While U.N. inspectors now regularly visit Iran's atomic facilities and have found no proof of atomic weapons production, they have often rebuked Tehran for concealing key information and activities.
State Department spokesman Adam Ereli said if Iran wanted to allay international concerns, it would let U.N. inspectors enter what he called suspicious sites and interview key officials associated with the plants.
PROTECTION FROM ATTACK
The journalists were not shown any centrifuges or taken to a pilot enrichment facility in Natanz which contains dozens of the machines, currently idled while Iran discusses the future of its nuclear program with the European Union.
Iranian officials said the main enrichment facility at Natanz was built more than 18 meters (54 feet) below ground due to "security problems."

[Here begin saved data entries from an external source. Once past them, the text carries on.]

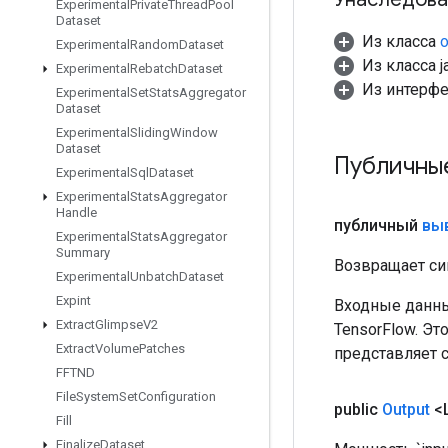
Experimental
Private
Thread
Pool
Dataset
Из класса
o
Experimental
Random
Dataset
Из класса ja
Experimental
Rebatch
Dataset
Из интерф
Experimental
Set
Stats
Aggregator
Dataset
Experimental
Sliding
Window
Dataset
Публичны
Experimental
Sql
Dataset
Experimental
Stats
Aggregator
Handle
публичный
вы
Experimental
Stats
Aggregator
Summary
Возвращает си
Experimental
Unbatch
Dataset
Expint
Входные данны
Extract
Glimpse
V2
TensorFlow. Эт
Extract
Volume
Patches
представляет 
FFTND
File
System
Set
Configuration
public
Output
<
Fill
Finalize
Dataset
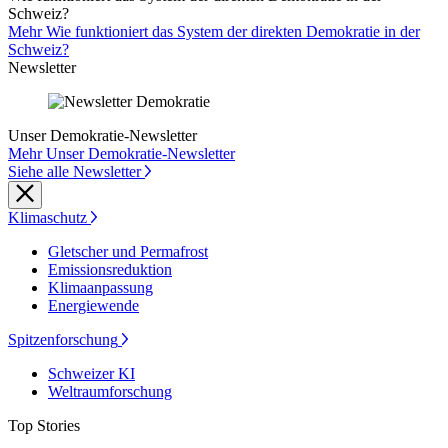
Schweiz?
Mehr Wie funktioniert das System der direkten Demokratie in der
Schweiz?
Newsletter
Unser Demokratie-Newsletter
Mehr Unser Demokratie-Newsletter
Siehe alle Newsletter
Klimaschutz
Gletscher und Permafrost
Emissionsreduktion
Klimaanpassung
Energiewende
Spitzenforschung
Schweizer KI
Weltraumforschung
Top Stories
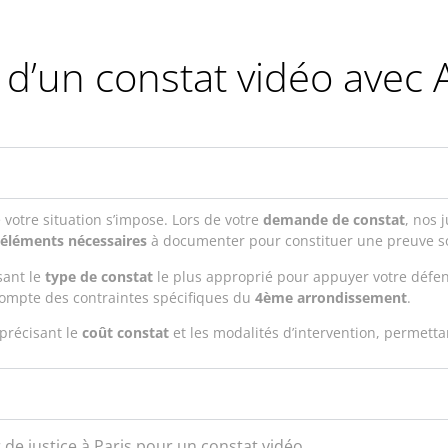
d’un constat vidéo avec A
 votre situation s’impose. Lors de votre
demande de constat
, nos 
éléments nécessaires
à documenter pour constituer une preuve so
sant le
type de constat
le plus approprié pour appuyer votre défens
compte des contraintes spécifiques du
4ème arrondissement
.
précisant le
coût constat
et les modalités d’intervention, permetta
de justice à Paris pour un constat vidéo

Defense experts say this is a precaution against possible aerial attack by the United States or Israel, which have vowed to stop Iran acquiring nuclear arms.
Approaching the complex, ringed by arid mountains, journalists counted at least 10 anti-aircraft batteries.
The EU wants Iran to permanently scrap Natanz and other nuclear fuel work in return for assistance with developing nuclear energy and other economic and security cooperation.
Iran says the suspension of nuclear fuel work is merely a temporary confidence-building measure.
"We can start test enrichment at any time," said Ehsan Monajemi, construction project manager at Natanz.
"The sealing of the facilities has affected the morale of our people. It would be sad if it continued."
Sensitive fuel work has also been frozen at the Uranium Conversion Facility in Isfahan, which the journalists visited and which is designed to prepare the uranium gas for Natanz.